Auteur: Patrieck de Haan
Thema: Iconen, Cultuur
Veelbelovend musicus

Frieda Belinfante werd geboren in Amsterdam, als derde van vier kinderen. Ze kwam uit een muzikaal gezin met een Joodse vader en een niet-Joodse moeder. Vader Ary was een bekend pianist en leider van enkele muziekscholen in de stad. Toen Belinfante negen jaar was besloot haar vader dat zei cello moest leren spelen, een keuze die haar verdere leven zou gaan bepalen.

Op haar zeventiende werd Belinfante verliefd op componiste Henriëtte Bosmans, met wie ze zeven jaar een relatie zou hebben. Het was bijzonder dat zij in de jaren twintig als lesbienne door het leven ging. Homoseksualiteit werd door veel mensen niet geaccepteerd en over het concept lesbienne deed men alsof het niet bestond. Over dit aspect van haar leven zou Frieda later zeggen: ‘Ik ben vijftig jaar te vroeg geboren’.

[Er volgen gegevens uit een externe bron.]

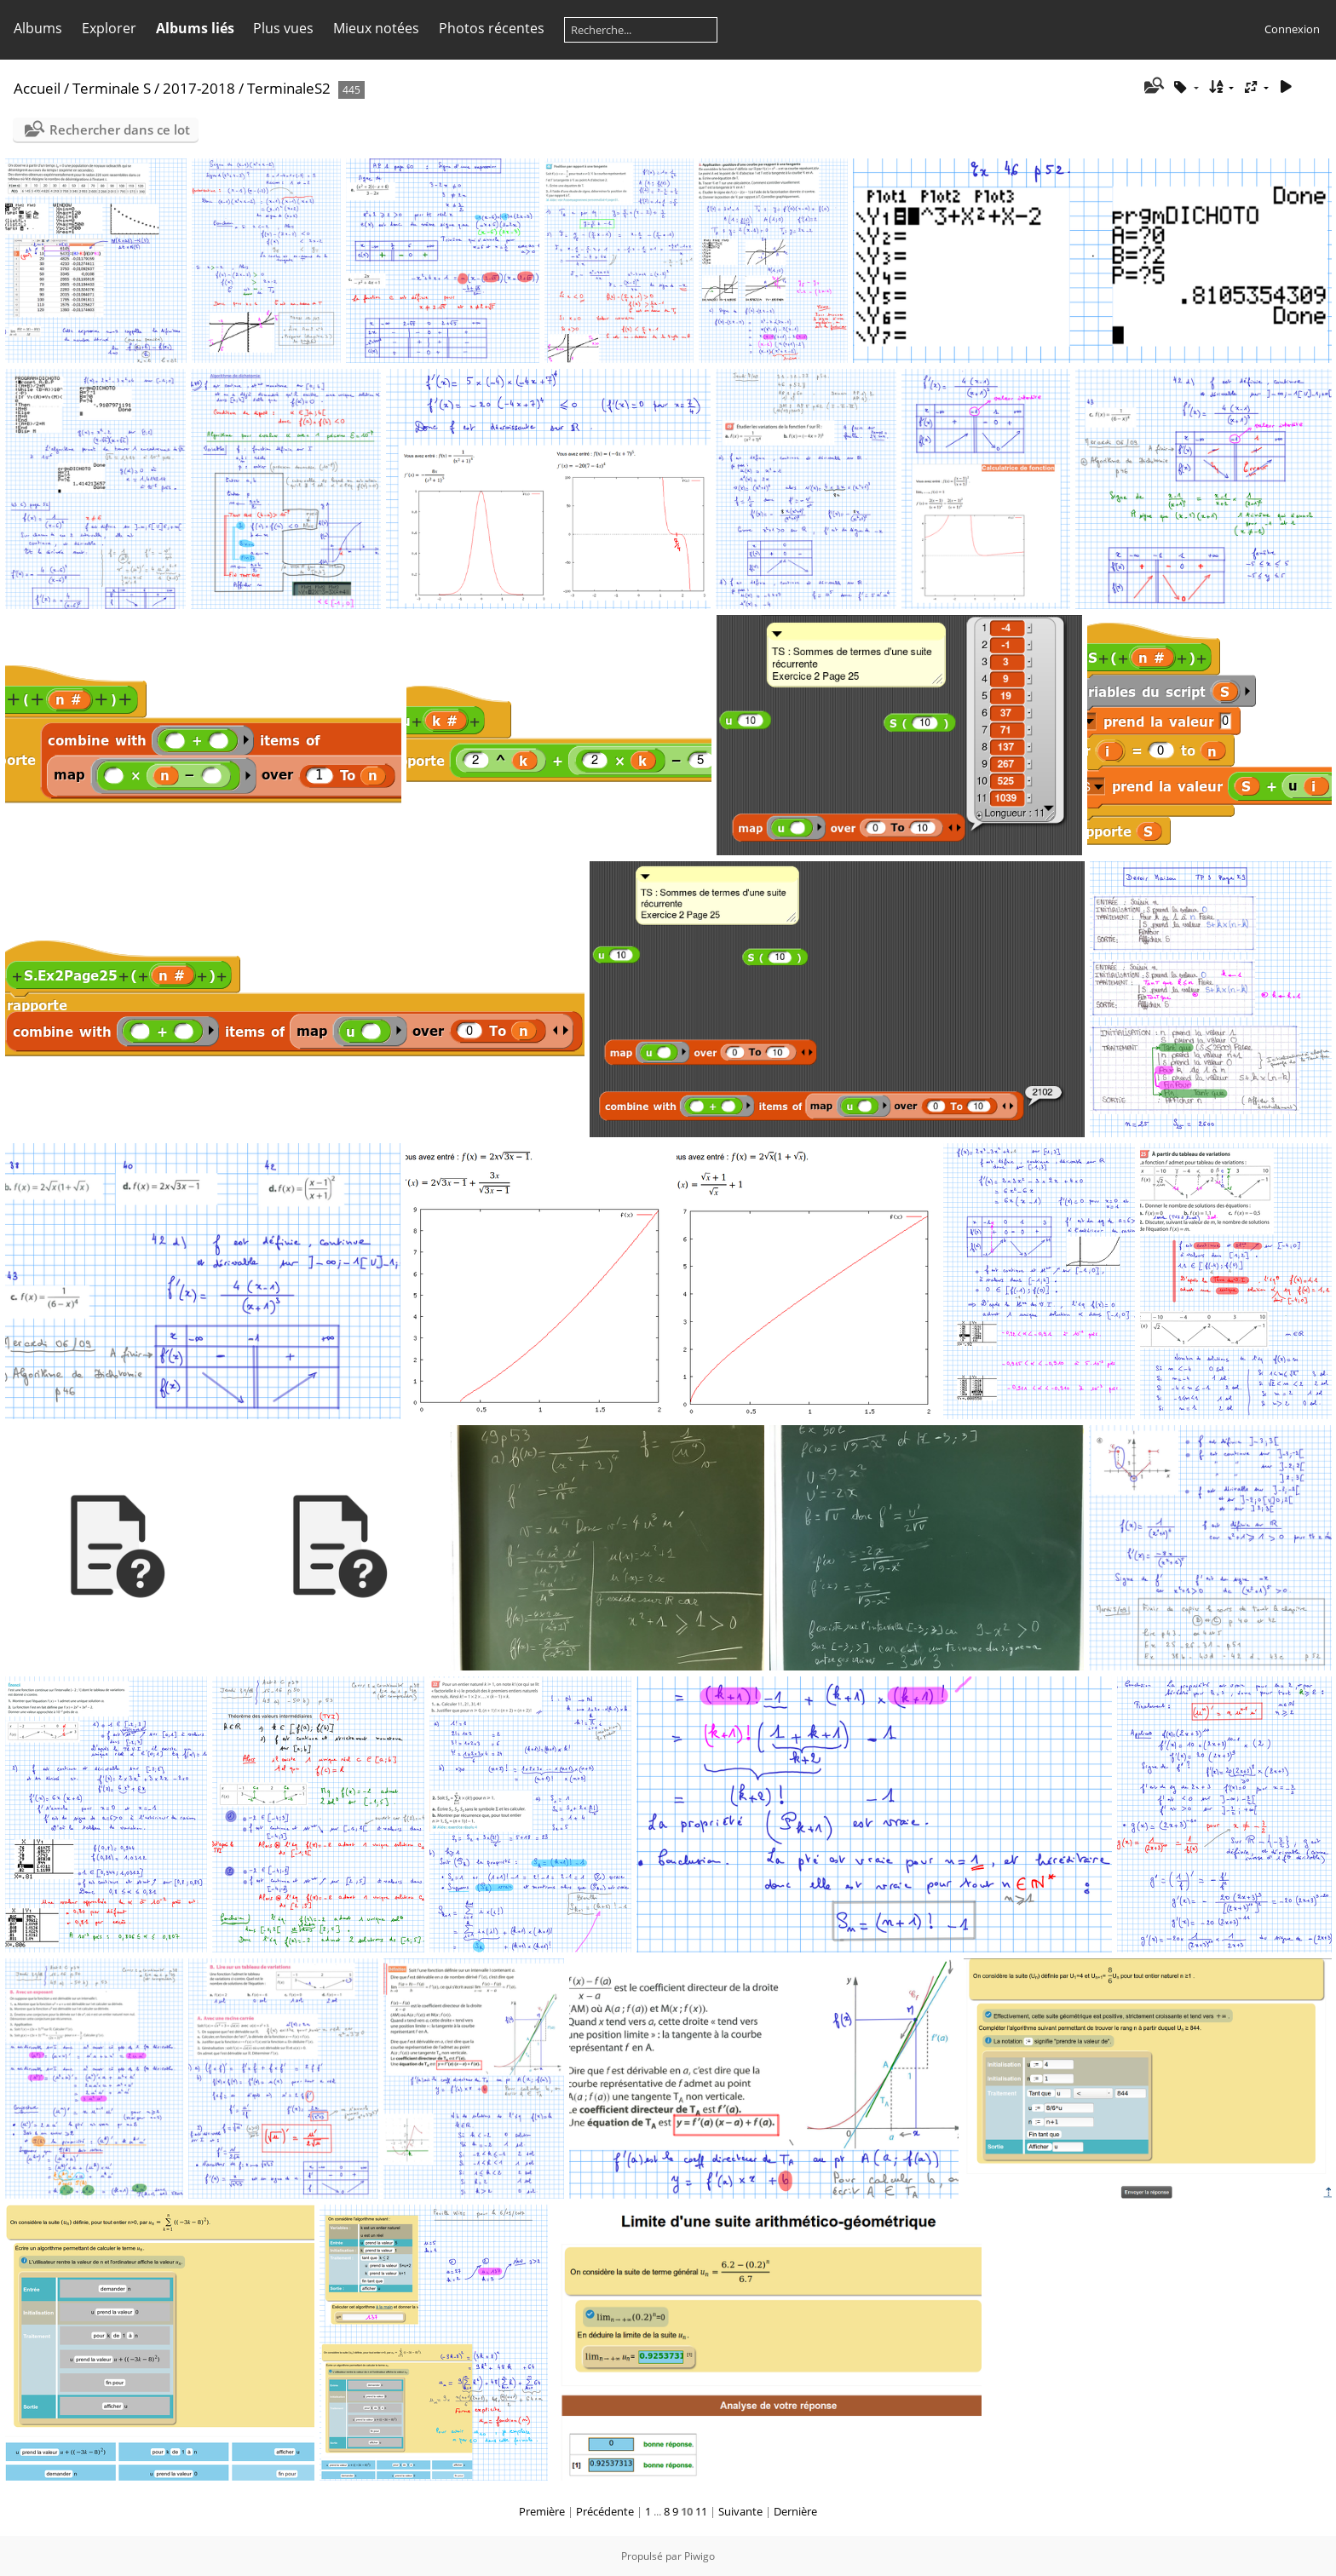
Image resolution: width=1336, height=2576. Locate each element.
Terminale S (111, 88)
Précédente (605, 2511)
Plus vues (283, 28)
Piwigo (699, 2556)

Na de beëindiging van haar relatie met Bosmans werd Johan (Jo) Feltkamp verliefd op haar. Zij, celliste, en hij, fluitist, werkten al enkele jaren intensief samen en traden ook regelmatig op. Hij wilde met haar trouwen, ondanks dat hij wist dat ze lesbisch was. Belinfante besloot ermee akkoord te gaan: 'Iedereen trouwde tenslotte, vroeg of laat, ook lesbische vrouwen’. In 1930 werd het huwelijk voltrokken, om in 1936 alweer ontbonden te worden. Hierna had Belinfante een aantal jaar een relatie met een getrouwde Joodse vrouw, kunstschilderes Dorry Kahn.

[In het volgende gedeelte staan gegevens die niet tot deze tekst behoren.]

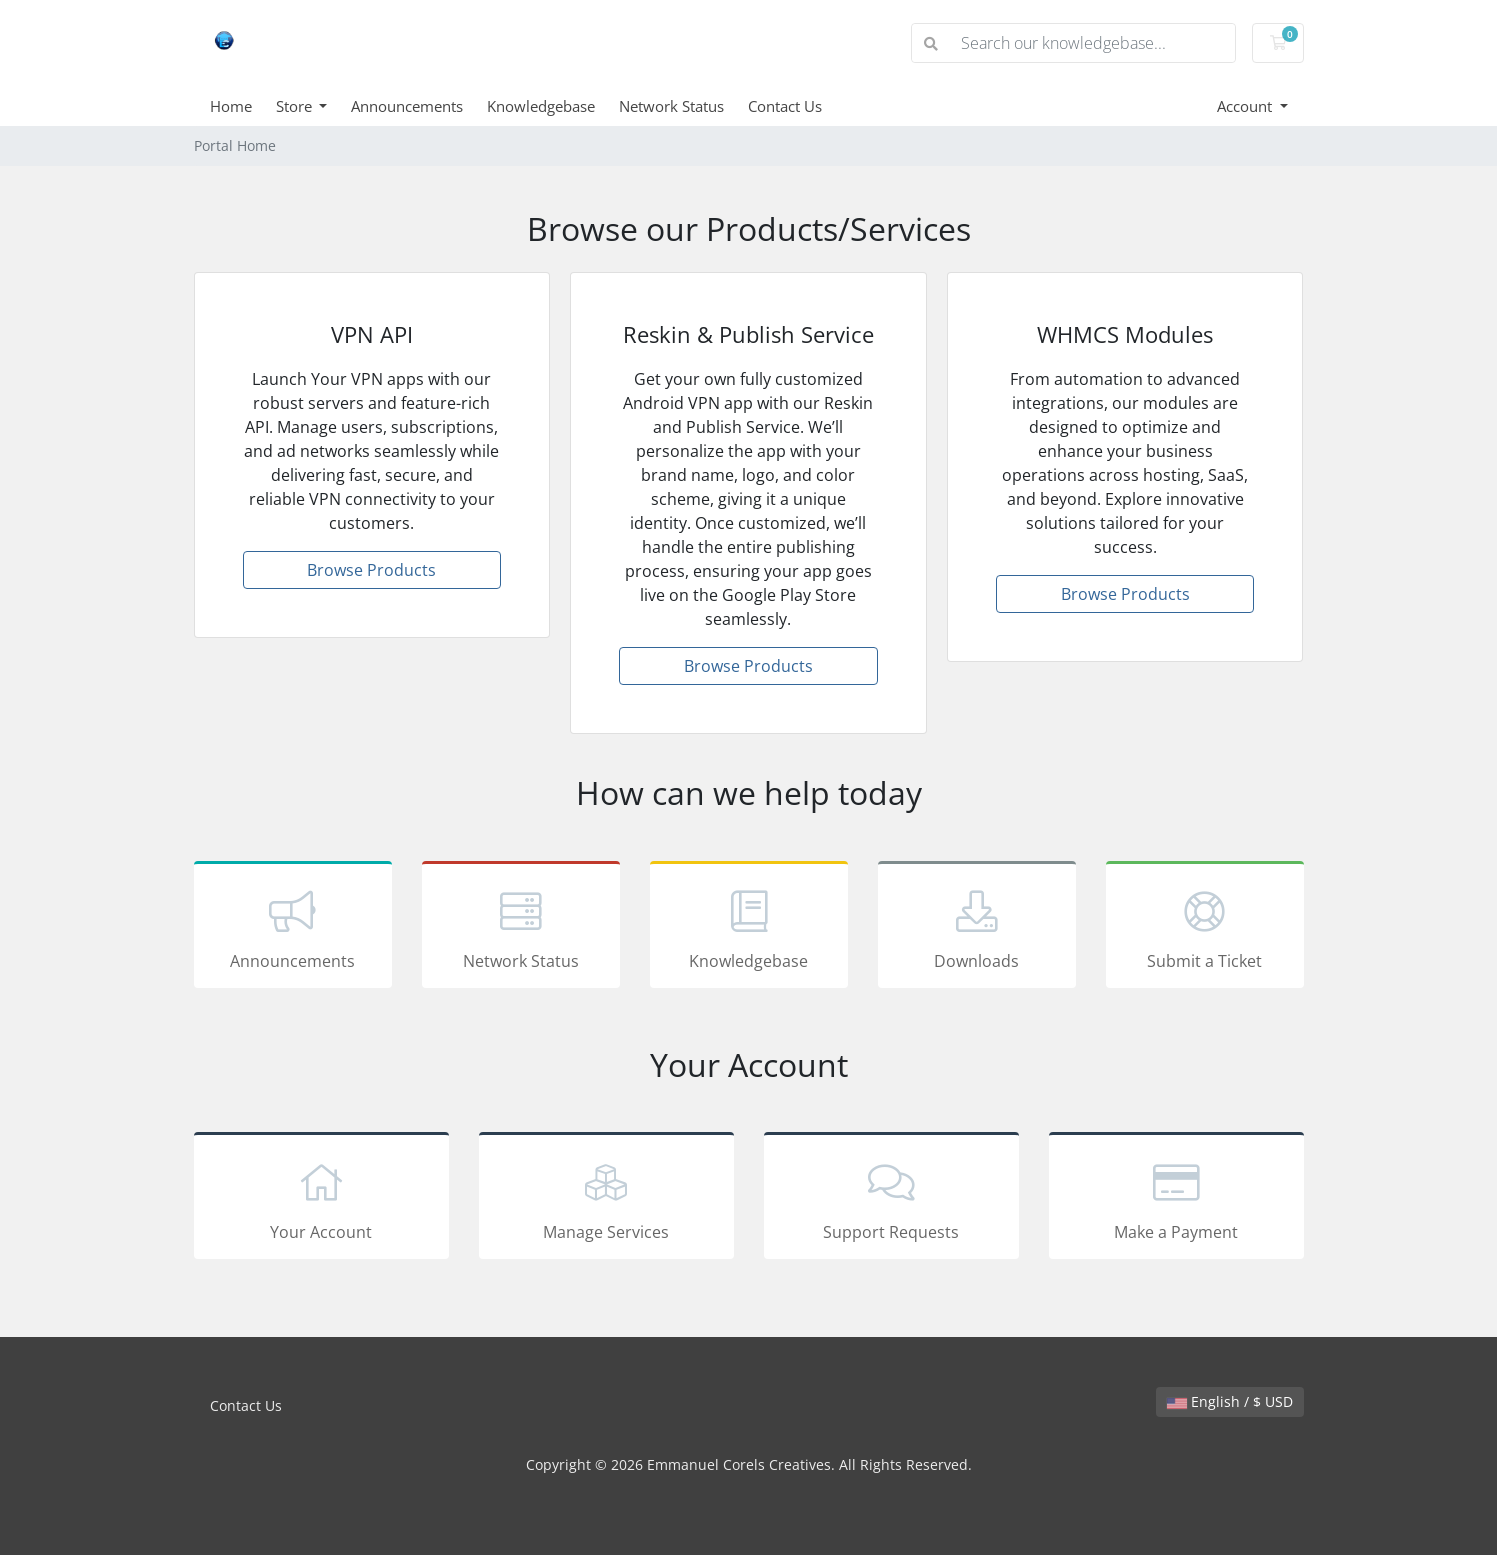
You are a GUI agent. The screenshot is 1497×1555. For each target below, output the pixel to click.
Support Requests (891, 1199)
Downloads (977, 928)
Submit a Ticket (1205, 928)
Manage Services (606, 1199)
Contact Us (785, 106)
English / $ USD (1230, 1401)
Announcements (407, 106)
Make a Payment (1176, 1199)
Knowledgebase (541, 106)
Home (231, 106)
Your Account (321, 1199)
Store (296, 106)
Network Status (671, 106)
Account (1246, 106)
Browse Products (371, 570)
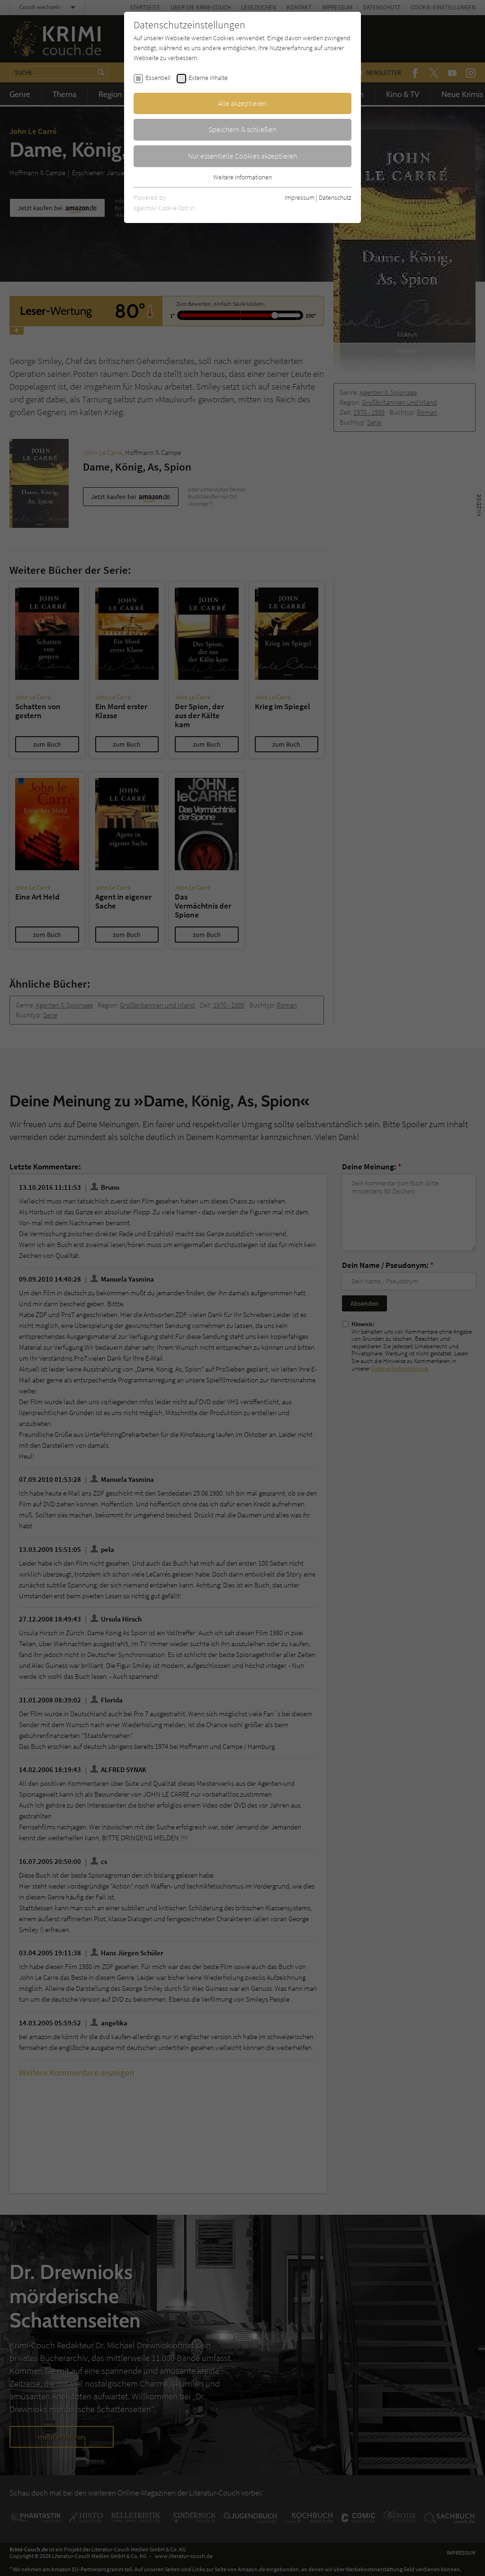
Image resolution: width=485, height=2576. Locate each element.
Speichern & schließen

In deze zelfde periode begon Belinfante steeds meer tijd te besteden aan dirigeren. Eerst bij een kinderkoor, toen bij een vrouwenkoor en later voor het studentenorkest van de Universiteit van Amsterdam. Tegelijkertijd richtte zij als dirigente zelf een groep op van ongeveer twintig mensen, Het Kleine Orkest, waarmee ze in 1938 voor het eerst optrad in het Concertgebouw. In datzelfde jaar won ze een internationaal dirigentenconcours, waardoor ze kon gaan dirigeren bij een prestigieus Zwitsers orkest. Dat plan heeft echter nooit doorgang kunnen vinden omdat in 1939 de Tweede Wereldoorlog uitbrak.

Alles verandert

Niet lang na de Duitse inval in Nederland hief Belinfante haar Kleine Orkest op en droeg haar (deels Joodse) muzikanten op te doen alsof het nooit bestaan had. Ze weigerde als half-joodse dispensatie aan te vragen bij de Kultuurkamer. Dit was een door de Duitsers ingesteld instituut waarbij iedereen die werkzaam was in de culturele sector zich diende aan te melden.

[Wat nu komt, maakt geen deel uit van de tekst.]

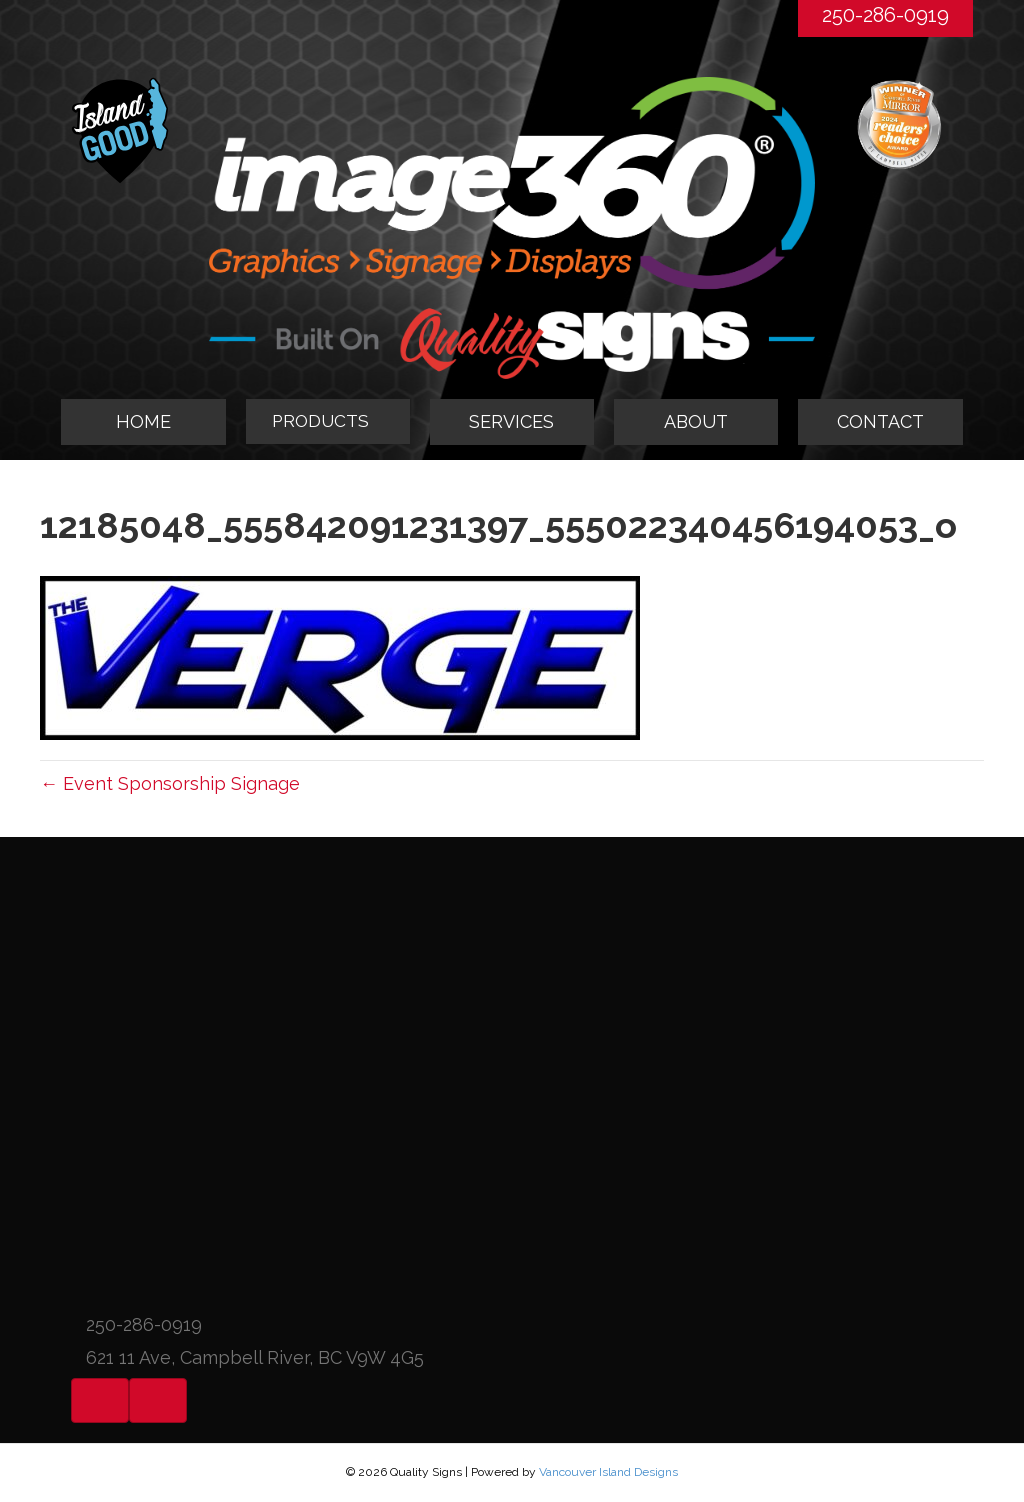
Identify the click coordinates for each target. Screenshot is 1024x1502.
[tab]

Frieda had al snel door wat de systematische inperking van Joodse rechten betekende en sloot zich vrijwel direct aan bij het verzet. Zo was ze betrokken bij de Groep 2000, geleid door Jacoba van Tongeren. In deze rol vervalste zij persoonsbewijzen en hielp tal van personen onderduiken.

Toen duidelijk werd dat de Duitsers de persoonsbewijzen wilden gaan vergelijken met documenten in het Amsterdamse bevolkingsregister, hielp ze in 1943 mee met de voorbereidingen voor de aanslag op het register. Zelf mocht ze niet meedoen omdat de mannen in de groep geen vrouwen bij de aanslag wilden. Enkele van haar groepsgenoten, onder wie Gerrit van der Veen en Willem Arondéus, werden opgepakt en gefusilleerd. Belinfante vermomde zich een aantal maanden lang als man, en wist te vluchten naar Zwitserland.

Een koude douche

In de zomer van 1945 keerde Belinfante terug naar Nederland, maar het beviel haar allerminst. ‘Niemand bekommerde zich om de joden die terugkwamen uit de kampen en geen huis, geen meubels en geen geld meer hadden. Niemand praatte over hun verdriet, hun wanhoop', zou ze later zeggen. Het was net of haar vrienden en familie voor niets gestorven waren. Ze besloot te vertrekken uit Nederland, om het tot haar dood vrijwel nooit meer over de oorlog of over haar verzetsjaren te hebben.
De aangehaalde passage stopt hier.